## Data extract
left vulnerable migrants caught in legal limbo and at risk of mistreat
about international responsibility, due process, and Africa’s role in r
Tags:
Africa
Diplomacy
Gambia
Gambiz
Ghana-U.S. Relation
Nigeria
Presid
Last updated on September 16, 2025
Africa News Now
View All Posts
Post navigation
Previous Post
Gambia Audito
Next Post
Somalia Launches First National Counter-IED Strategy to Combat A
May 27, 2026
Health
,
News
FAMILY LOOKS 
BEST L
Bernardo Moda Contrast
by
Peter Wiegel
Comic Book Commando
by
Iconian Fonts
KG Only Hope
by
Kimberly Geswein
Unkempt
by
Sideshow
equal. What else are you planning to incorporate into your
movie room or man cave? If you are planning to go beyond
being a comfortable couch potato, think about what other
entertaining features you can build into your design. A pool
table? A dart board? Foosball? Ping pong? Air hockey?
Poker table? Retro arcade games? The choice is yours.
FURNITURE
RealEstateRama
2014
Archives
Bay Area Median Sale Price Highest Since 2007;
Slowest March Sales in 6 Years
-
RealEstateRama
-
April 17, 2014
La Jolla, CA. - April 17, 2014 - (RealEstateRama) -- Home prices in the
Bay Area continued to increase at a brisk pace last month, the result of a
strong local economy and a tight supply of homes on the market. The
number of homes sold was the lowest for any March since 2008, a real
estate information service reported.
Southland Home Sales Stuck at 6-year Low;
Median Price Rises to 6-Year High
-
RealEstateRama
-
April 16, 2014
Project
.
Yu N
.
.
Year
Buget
--
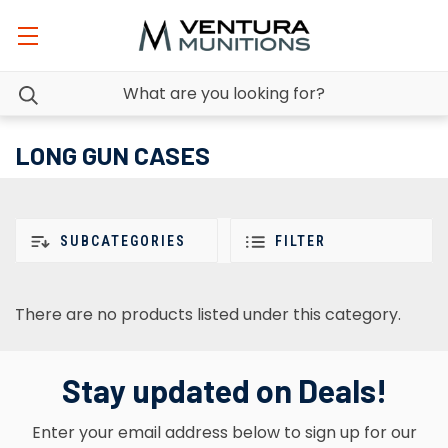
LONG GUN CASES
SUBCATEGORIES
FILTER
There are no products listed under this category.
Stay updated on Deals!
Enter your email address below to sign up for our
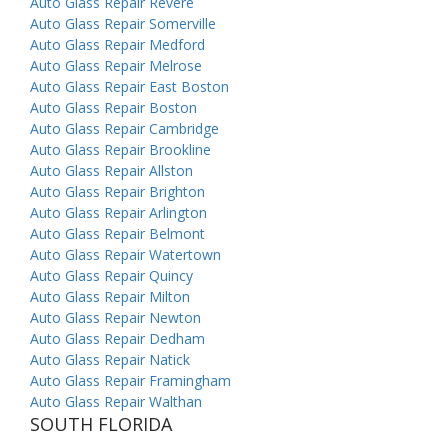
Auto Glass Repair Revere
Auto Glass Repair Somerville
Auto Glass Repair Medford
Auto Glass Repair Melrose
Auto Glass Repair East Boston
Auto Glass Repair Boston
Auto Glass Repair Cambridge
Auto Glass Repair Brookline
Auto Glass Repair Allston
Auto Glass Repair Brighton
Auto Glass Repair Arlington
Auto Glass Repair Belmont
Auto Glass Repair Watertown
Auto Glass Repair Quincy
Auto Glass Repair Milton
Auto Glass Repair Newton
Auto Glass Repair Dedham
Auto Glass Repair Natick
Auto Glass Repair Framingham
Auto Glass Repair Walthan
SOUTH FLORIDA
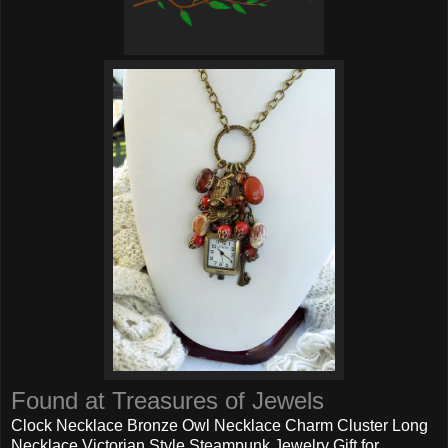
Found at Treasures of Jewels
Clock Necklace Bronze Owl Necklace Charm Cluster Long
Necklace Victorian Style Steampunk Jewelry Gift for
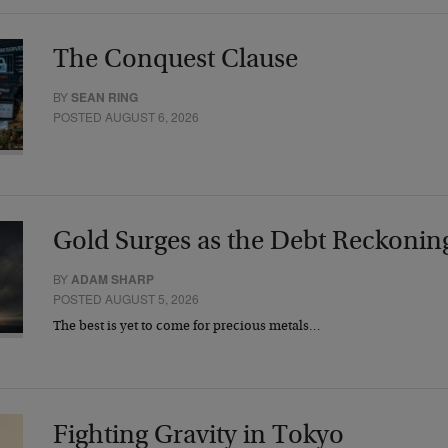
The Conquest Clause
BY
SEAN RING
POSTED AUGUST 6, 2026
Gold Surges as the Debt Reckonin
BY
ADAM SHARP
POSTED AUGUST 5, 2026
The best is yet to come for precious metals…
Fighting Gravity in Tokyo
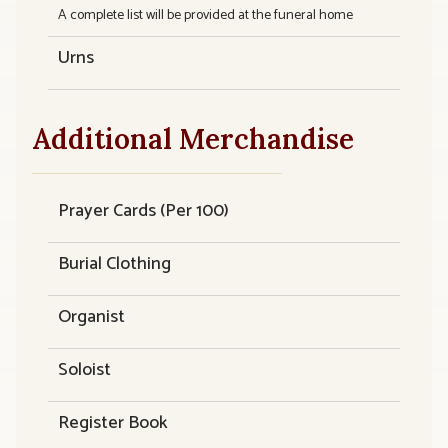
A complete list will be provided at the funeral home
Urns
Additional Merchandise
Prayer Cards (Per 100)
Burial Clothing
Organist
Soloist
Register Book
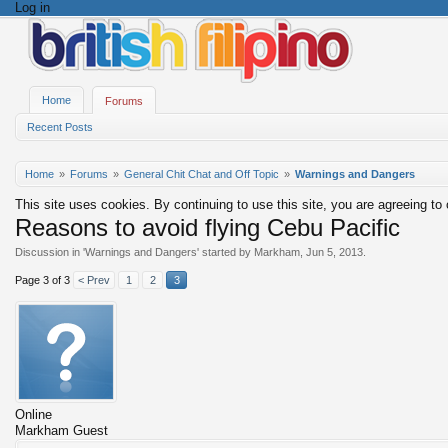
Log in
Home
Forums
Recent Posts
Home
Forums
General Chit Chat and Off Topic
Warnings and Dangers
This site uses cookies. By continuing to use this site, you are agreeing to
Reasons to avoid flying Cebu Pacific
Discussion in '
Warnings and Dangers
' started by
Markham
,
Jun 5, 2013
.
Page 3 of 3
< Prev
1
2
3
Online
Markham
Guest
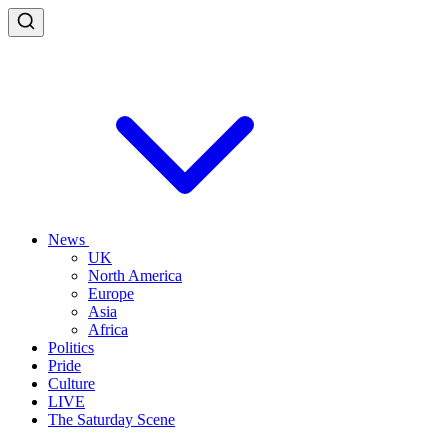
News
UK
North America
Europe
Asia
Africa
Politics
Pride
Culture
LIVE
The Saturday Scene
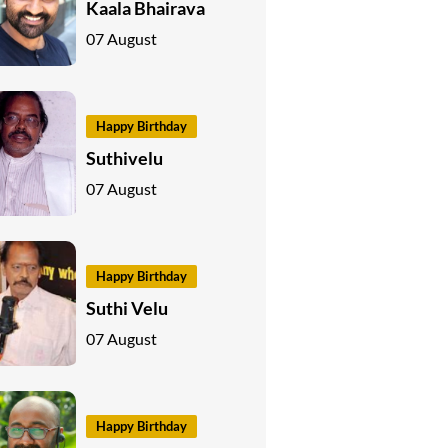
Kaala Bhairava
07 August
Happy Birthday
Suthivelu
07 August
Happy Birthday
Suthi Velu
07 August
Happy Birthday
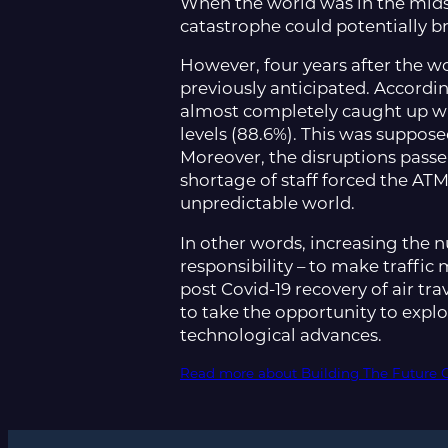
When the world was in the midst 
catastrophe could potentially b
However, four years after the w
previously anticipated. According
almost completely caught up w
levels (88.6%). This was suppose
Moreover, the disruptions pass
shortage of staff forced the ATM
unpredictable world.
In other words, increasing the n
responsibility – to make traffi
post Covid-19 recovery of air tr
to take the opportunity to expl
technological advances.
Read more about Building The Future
--
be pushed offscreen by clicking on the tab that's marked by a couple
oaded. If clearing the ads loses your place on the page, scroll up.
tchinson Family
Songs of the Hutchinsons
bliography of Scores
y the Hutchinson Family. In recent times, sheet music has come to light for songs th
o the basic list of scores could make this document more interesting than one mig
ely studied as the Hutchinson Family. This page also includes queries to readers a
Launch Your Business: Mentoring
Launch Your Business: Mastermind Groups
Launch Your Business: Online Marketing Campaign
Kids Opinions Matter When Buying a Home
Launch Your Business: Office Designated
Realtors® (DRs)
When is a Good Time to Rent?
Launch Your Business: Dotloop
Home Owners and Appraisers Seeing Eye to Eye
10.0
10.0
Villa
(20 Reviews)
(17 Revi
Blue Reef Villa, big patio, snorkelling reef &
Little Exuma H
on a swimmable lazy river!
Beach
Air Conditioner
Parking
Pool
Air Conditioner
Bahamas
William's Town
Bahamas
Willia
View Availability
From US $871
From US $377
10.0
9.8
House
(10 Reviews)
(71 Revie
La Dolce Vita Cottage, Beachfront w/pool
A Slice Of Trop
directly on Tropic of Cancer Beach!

## Task requirements
Range to copy from the listing above: the line containing "Discussion in '" down to the line containing "Read more about Building The Future", both included. Reproduce it exactly, minus the pictures, and add nothing.

## Answer section
Discussion in '
Warnings and Dangers
' started by
Markham
,
Jun 5, 2013
.
Page 3 of 3
< Prev
1
2
3
Online
Markham
Guest
News
UK
North America
Europe
Asia
Africa
Politics
Pride
Culture
LIVE
The Saturday Scene
Kaala Bhairava
07 August
Happy Birthday
Suthivelu
07 August
Happy Birthday
Suthi Velu
07 August
Happy Birthday
When the world was in the midst 
catastrophe could potentially b
However, four years after the w
previously anticipated. According
almost completely caught up w
levels (88.6%). This was suppose
Moreover, the disruptions pass
shortage of staff forced the ATM
unpredictable world.
In other words, increasing the n
responsibility – to make traffi
post Covid-19 recovery of air tr
to take the opportunity to expl
technological advances.
Read more about Building The Future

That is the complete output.